Insane how he has run his portfolio.Buying risky over valued crap,losing half the money etc.Instead of buying the likes of the AA he should of kept to solid divi payers.As the divis are rolling in you can top up parts of your portfolio.45% of the Imperial i bought today were from divis from other companies over the last 6 weeks.Thats how you compound over the years.

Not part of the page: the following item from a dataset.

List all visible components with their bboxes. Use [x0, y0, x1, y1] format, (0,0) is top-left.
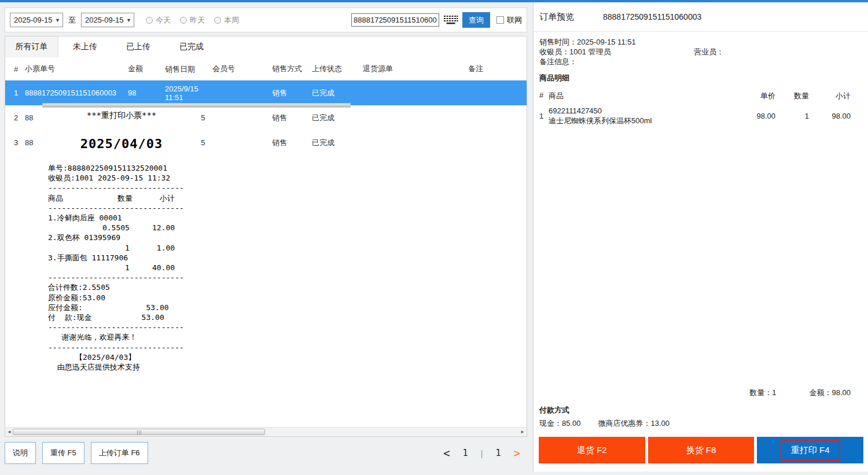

He used to be a master at this,but somehow lost his way.I think a lot of his problems came from ignoring debt and only looking at the equity.Classic end of cycle mistakes.I think many of the stocks he owned are actually good long term investments,but only once they had been cut in half.The others were shocking picks though.I sold all my Imperial at £35,he was buying then.To be fair he did sell BAT at the top,but squandered the profits on some crazy stocks.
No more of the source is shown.